To the contention that, since section 5 has separate classifications for dramatic or dramatico-musical compositions and for motion picture photoplays, therefore section 1(d) is not to be interpreted as embracing the latter, it is sufficient to point out that the classification of section 5 is merely for the convenience of the copyright office and of applicants for copyrights. Such interpretation is strengthened by the last paragraph of section 5.
The case of Littleton v. Oliver Ditson Co. (C.C.) 62 F. 597, is stressed as requiring a contrary conclusion. But that case involved different provisions of the law, and is not to be taken as in conflict with an interpretation of those provisions actually before us which is the most reasonable interpretation in the light of what the Supreme Court and various Circuit Courts of Appeal have since said.
We find nothing in the congressional debates which indicate a different legislative intent. In fact, the question appears not to have been discussed when sections 5, 11, and 25 were amended in 1912. The debates that occurred with respect to prohibiting and penalizing the unauthorized exhibition, through moving pictures, of copyrighted plays and books, are obviously not apposite to the precise point. Since, then, a motion picture photoplay is to be considered as embraced within the term "dramatic work," as used in section 1(d), and since, if copyrighted, it is an infringement for one without permission "to exhibit, perform, represent, produce, or reproduce it in any manner or by any method whatsoever," projecting it upon the screen is of course within the prohibition. The fact that the construction of the statute here adopted excludes motion pictures other than photoplays may produce an undesirable or even inequable result. But that is a practical, not a legal objection, properly to be addressed to the lawmakers, not to the courts. Only photoplays are here involved.
We now turn to the second question, namely, Does plaintiffs' refusal to arbitrate their claims against the defendants, in accordance with the arbitration provisions in the license contracts, preclude plaintiffs from the right to resort to the present action?

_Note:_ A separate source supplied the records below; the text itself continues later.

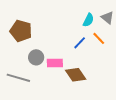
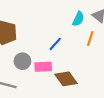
orange line: (99, 38) -> (90, 39), turned 64
blue line: (80, 43) -> (55, 44), moved

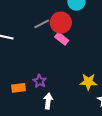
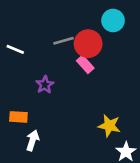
purple star: (40, 81) -> (45, 85), moved
white arrow: (48, 101) -> (33, 140), moved

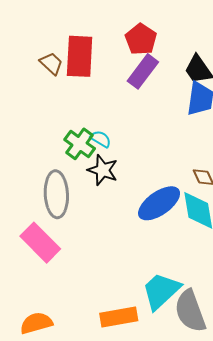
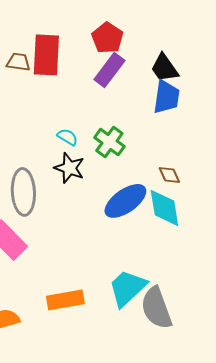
brown trapezoid: (51, 63) -> (18, 62), turned -35
green cross: (80, 144) -> (109, 142), moved
orange rectangle: (119, 317) -> (65, 300), moved

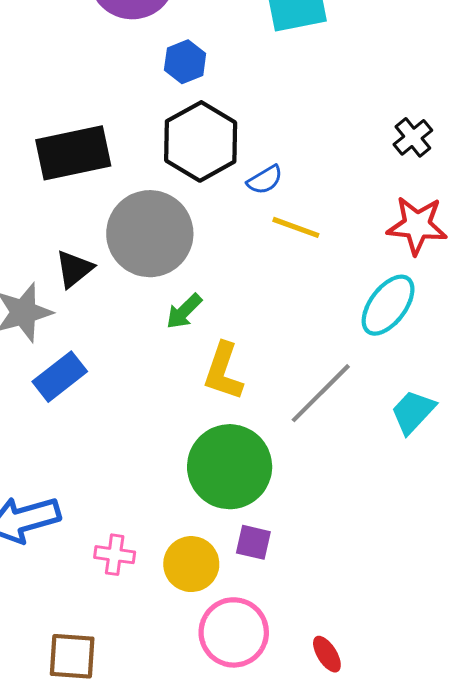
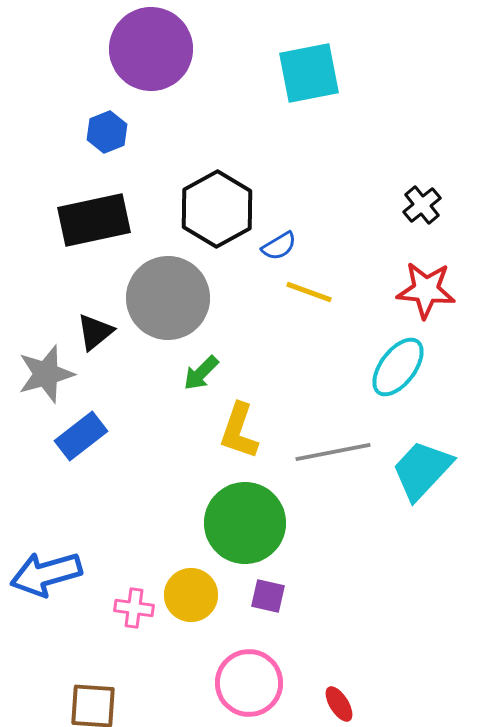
blue hexagon: (185, 62) -> (107, 132), moved
gray line: (321, 393) -> (333, 452), turned 34
cyan trapezoid: (413, 412) -> (422, 470), size x1.4
yellow circle: (191, 564) -> (191, 595), moved

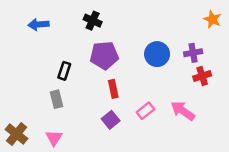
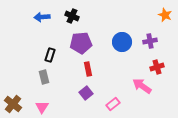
blue arrow: (38, 24) -> (42, 17), moved
red cross: (202, 76) -> (157, 67), moved
pink rectangle: (145, 111) -> (113, 104), moved

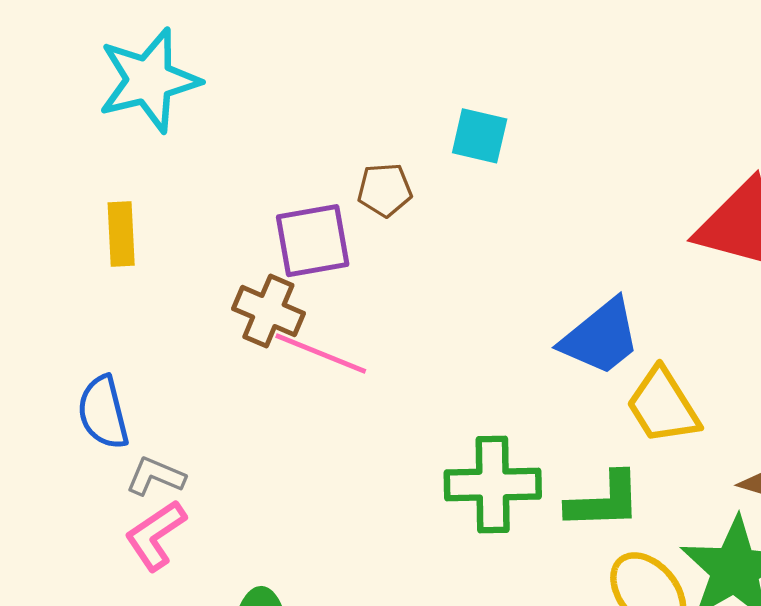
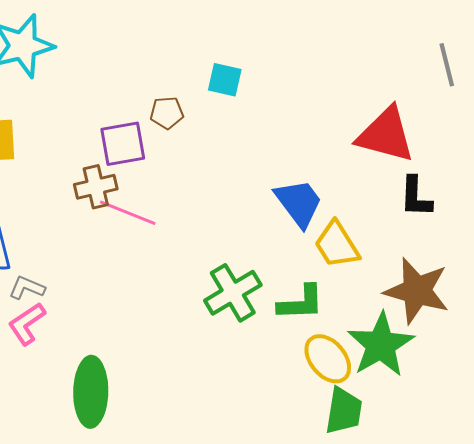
brown cross: (268, 311) -> (96, 187), turned -36
blue trapezoid: (601, 337) -> (299, 203), turned -88
green cross: (493, 484) -> (233, 293), turned -30

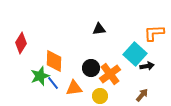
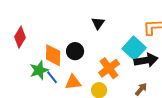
black triangle: (99, 29) -> (98, 23), turned -48
black arrow: (147, 66) -> (146, 60), size x1.6
black circle: (91, 68) -> (75, 51), moved

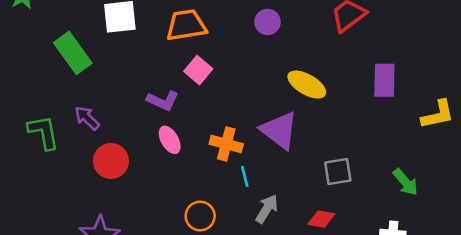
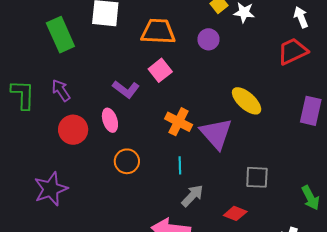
purple circle: (267, 22) -> (208, 39), moved
pink ellipse: (170, 140) -> (110, 120), moved
orange cross: (226, 144) -> (179, 122), moved
orange circle: (200, 216) -> (127, 161), moved

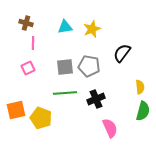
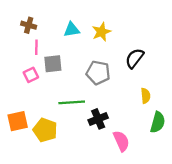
gray square: (65, 67) -> (53, 64), moved
yellow semicircle: (140, 87) -> (146, 96), moved
black cross: (96, 99) -> (98, 119), moved

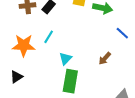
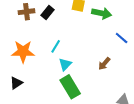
cyan line: (49, 37) -> (56, 46), moved
green rectangle: (70, 81) -> (70, 87), turned -40

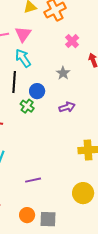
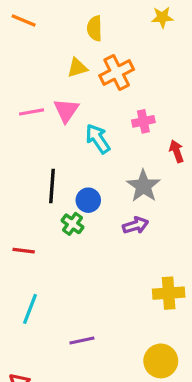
pink cross: (72, 41) -> (143, 121), turned 32
cyan arrow: (23, 58) -> (98, 139), moved
gray star: (63, 73) -> (143, 186), moved, size x1.5

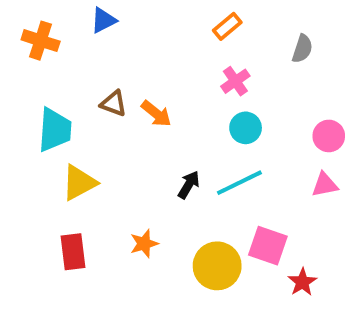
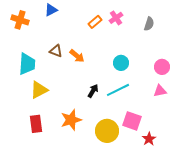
orange rectangle: (227, 26) -> (95, 22), moved
pink cross: (235, 81) -> (116, 18), moved
orange star: (144, 244) -> (71, 120), size x1.5

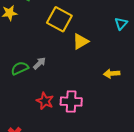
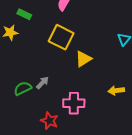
pink cross: (71, 102) -> (74, 103), moved

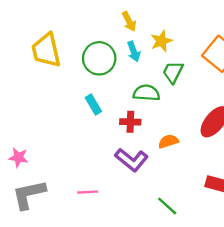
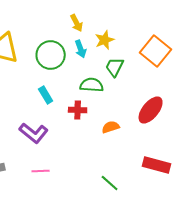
purple L-shape: (131, 160) -> (34, 133), moved

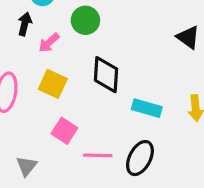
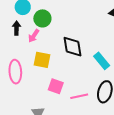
green circle: (85, 20) -> (42, 18), moved
cyan rectangle: (147, 108) -> (102, 61), turned 48

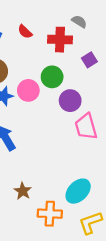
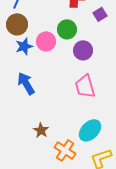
pink trapezoid: (86, 127) -> (85, 86), moved
orange cross: (50, 214) -> (65, 150), turned 30

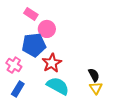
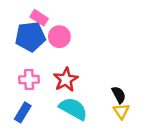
blue pentagon: (34, 45) -> (30, 37), moved
pink cross: (14, 65) -> (29, 80), moved, turned -35

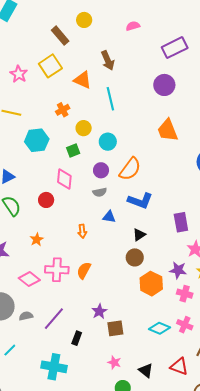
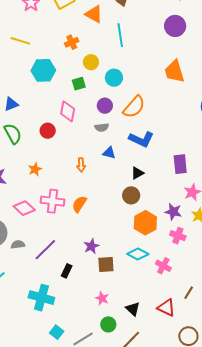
pink cross: (185, 325) -> (163, 266), moved
cyan diamond: (159, 328) -> (138, 254), moved

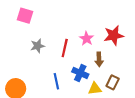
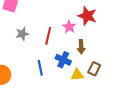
red star: (114, 35) -> (87, 16), moved, turned 30

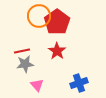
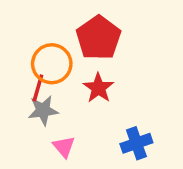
orange circle: (39, 16) -> (52, 64), moved
red line: (22, 51) -> (38, 88), turned -63

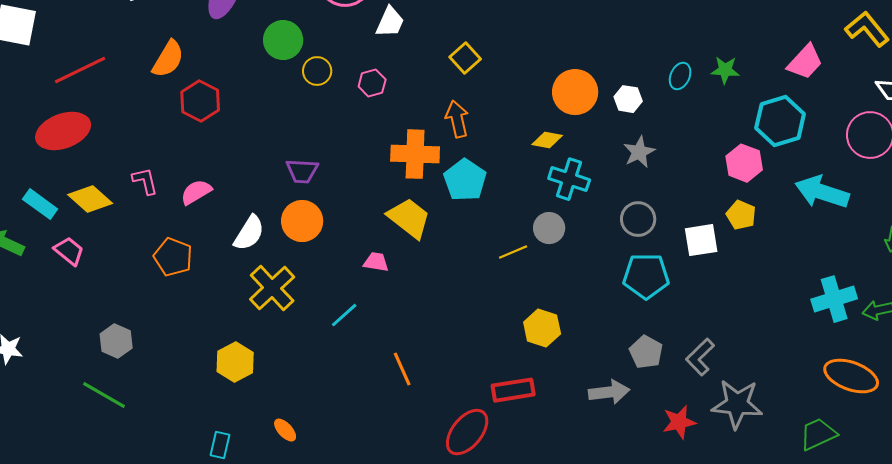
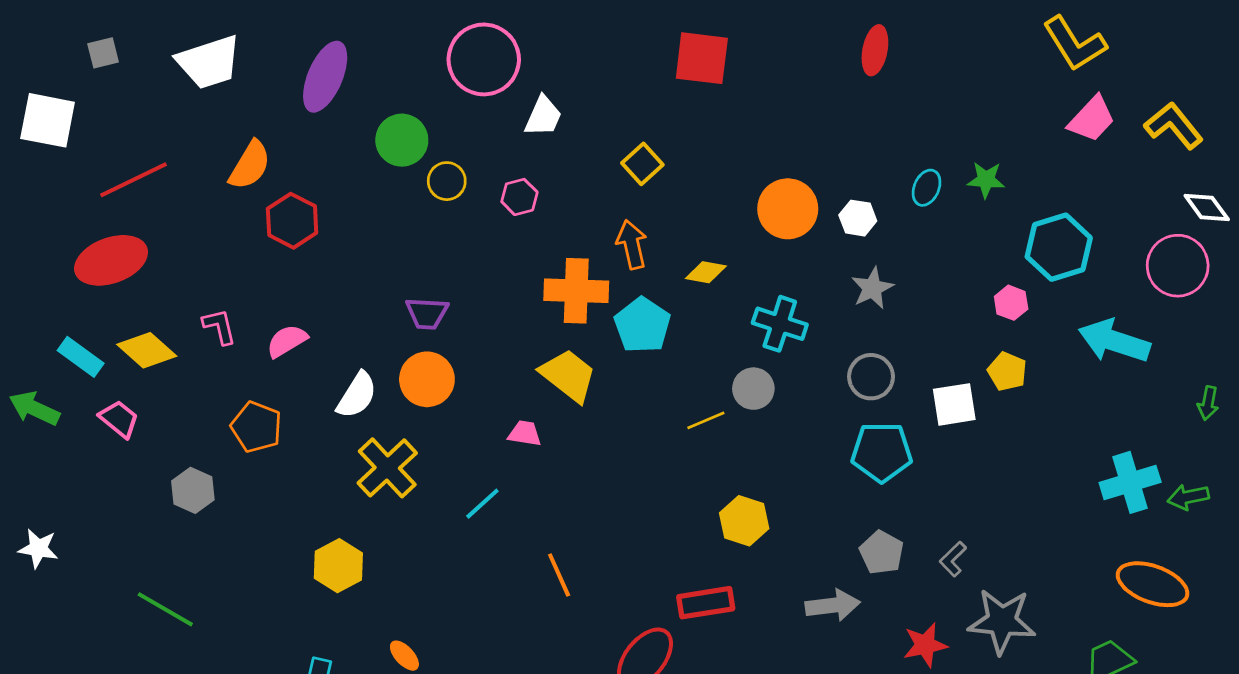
pink trapezoid: (805, 62) -> (1092, 119), moved
yellow diamond: (547, 140) -> (706, 272), moved
pink hexagon: (744, 163) -> (1011, 303), size x0.7
gray hexagon: (116, 341) -> (193, 490), moved
gray L-shape: (700, 357) -> (953, 559), size x0.7

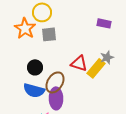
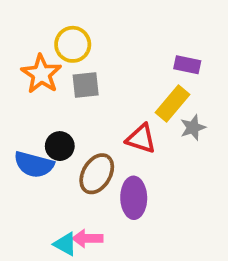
yellow rectangle: (96, 68) -> (173, 104), moved
blue semicircle: (34, 90) -> (34, 165), moved
purple ellipse: (56, 98) -> (134, 198), moved

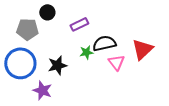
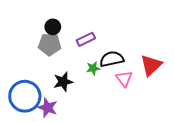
gray pentagon: (27, 29) -> (50, 44), moved
blue circle: (20, 63) -> (25, 96), moved

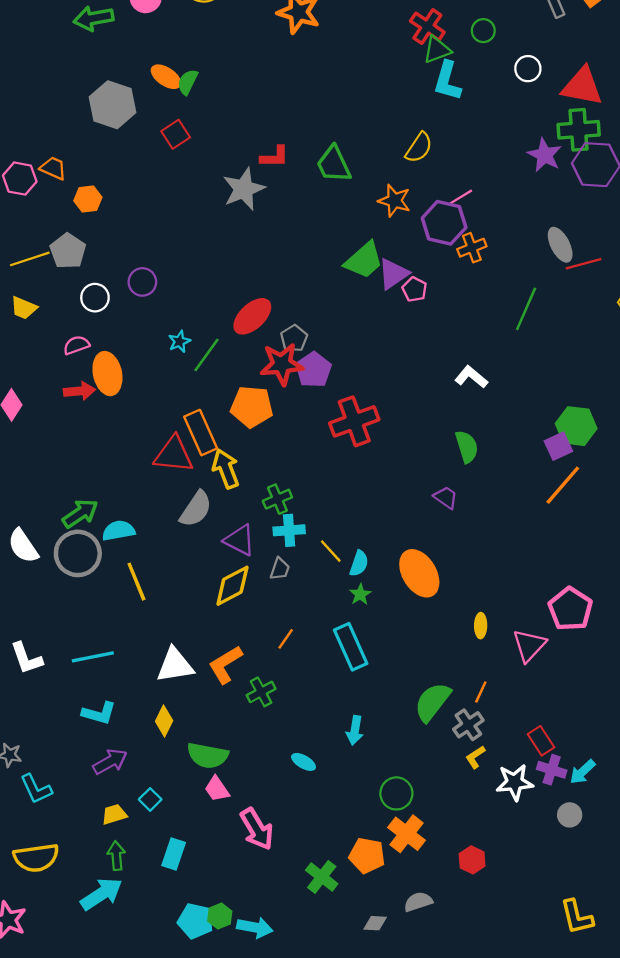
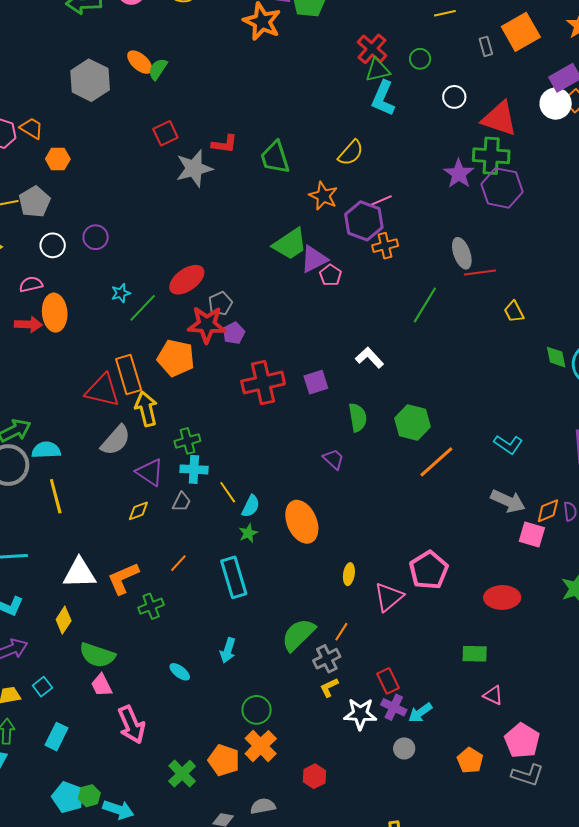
red square: (176, 134) -> (165, 133), moved
purple pentagon: (314, 370) -> (234, 333), size x0.7
green hexagon: (576, 426) -> (413, 422), moved
purple square: (558, 446) -> (316, 382), moved
yellow diamond: (232, 586) -> (138, 511), size x0.6

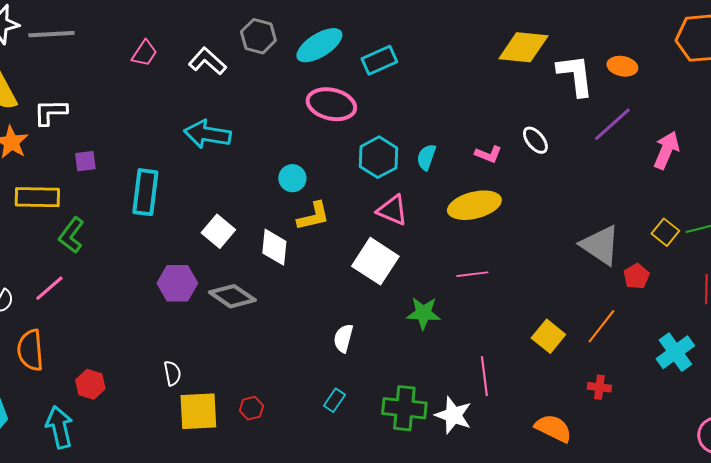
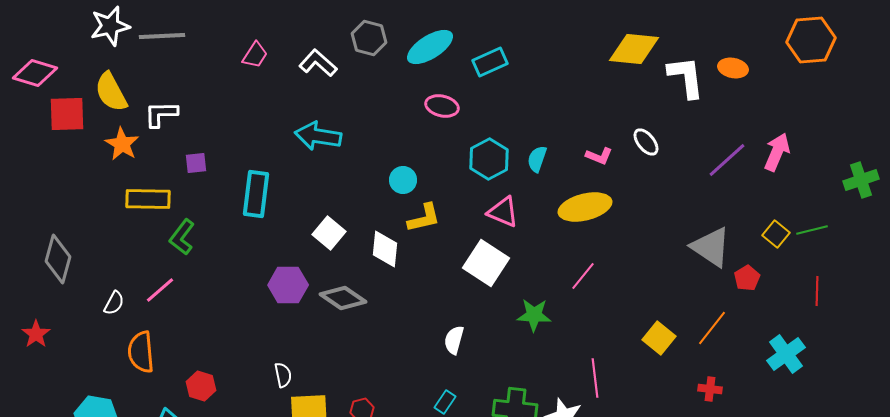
pink ellipse: (331, 104) -> (442, 106), size x0.7
purple line: (612, 124) -> (727, 160), moved
pink line: (472, 274) -> (583, 276), turned -44

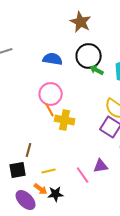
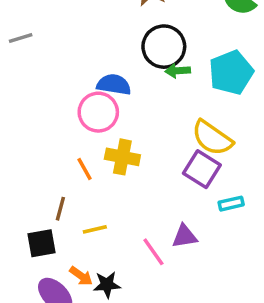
blue semicircle: (53, 59) -> (114, 85), moved
green arrow: (97, 70) -> (178, 71), turned -32
orange line: (50, 110) -> (85, 169), moved
yellow line: (49, 171) -> (95, 229), moved

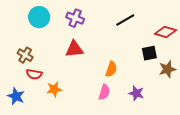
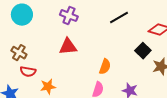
cyan circle: (39, 17) -> (22, 15), moved
black square: (149, 53) -> (143, 51), turned -35

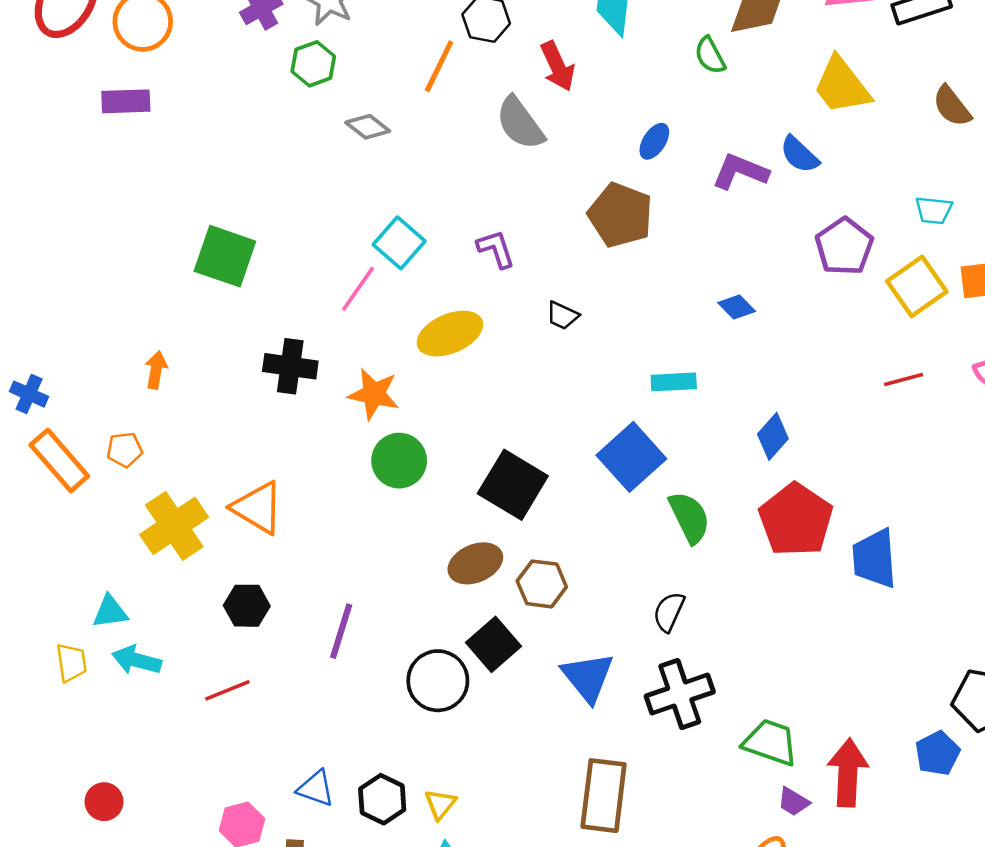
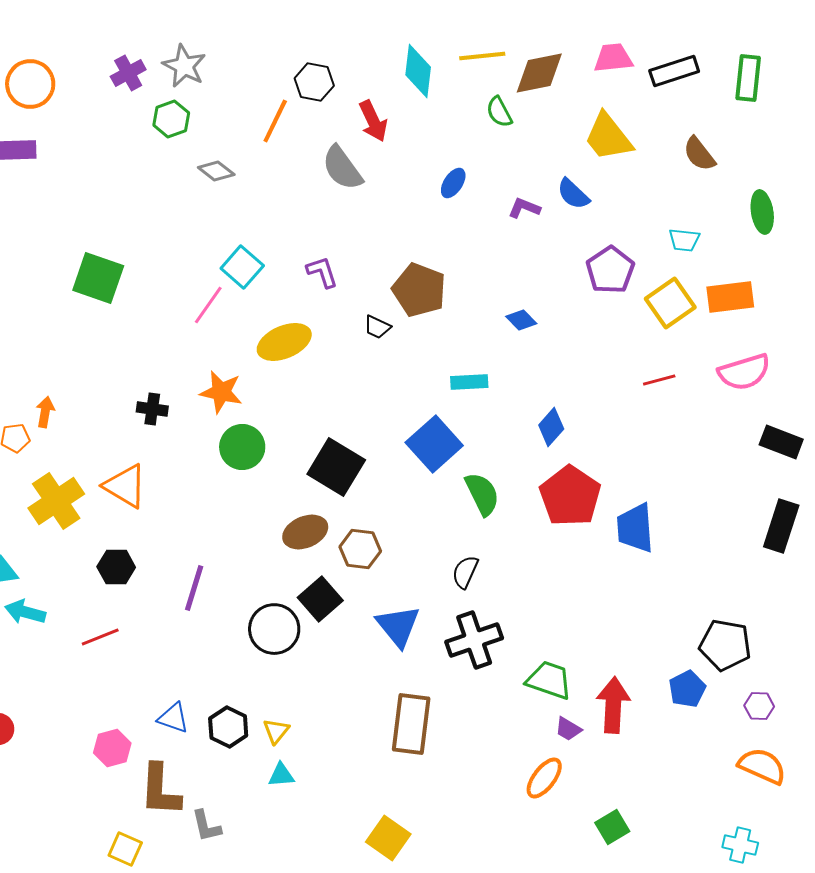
purple L-shape: (740, 172) -> (524, 208), size x0.7
brown pentagon: (620, 215) -> (419, 290), moved
black cross: (290, 366) -> (152, 409), moved, size x0.7
orange arrow: (156, 370) -> (45, 412), moved

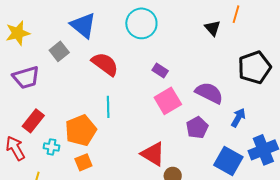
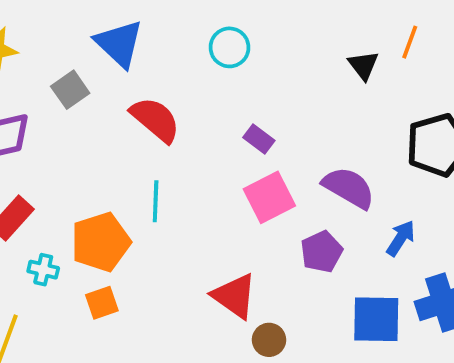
cyan circle: (141, 23) -> (229, 47), size x0.7
blue square: (228, 161) -> (376, 319), turned -32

Since the present case was submitted, two decisions have been rendered which set at rest any further controversy on this point, and require that the question be answered in the negative. One of these decisions is by the Supreme Court, Paramount Famous Lasky Corporation v. U.S., 282 U.S. 30, 51 S. Ct. 42, 75 L. Ed. 145, and the other, Paramount Famous Lasky Corporation v. National Theatre Corporation, 49 F.2d 64, 65, is by the Circuit Court of Appeals for this circuit. In both of these cases the standard form of contract now before us was under consideration. In the first decision, the arbitration provisions of that contract were declared to be in violation of the Sherman Anti-Trust Act ( 15 USCA § 1 et seq.), and therefore void. In the other decision, the precise question now under consideration was before the Circuit Court of Appeals. The court said:
"The judge below sustained the demurrer on the ground that the arbitration provision was a condition precedent to the bringing of any suit on the contract, notwithstanding the injunction, which prevented arbitration, and based his opinion upon a number of authorities holding that, where the condition precedent to the bringing of suit was prevented from being carried out by some unlawful act of the parties seeking to set up the injunction as a reason for not carrying out the condition, the excuse or reason could not be availed of by the parties seeking to bring the action. An examination of the authorities relied upon by the court below shows that the act of the party making it impossible to carry out the condition precedent to suit was either a subsequent act or at least not the act itself of incorporating the unlawful condition in the contract sued upon. * * * These cases are easily to be distinguished from the instant case, where a clause of the very contract itself entered into by both parties has been declared unlawful and enjoined. Certainly, it cannot be said, especially in view of the clause in the decree above quoted, exempting the rest of the contract from the taint of unlawfulness, that the whole contract is void, and that in case of breach by either party no remedy could be had.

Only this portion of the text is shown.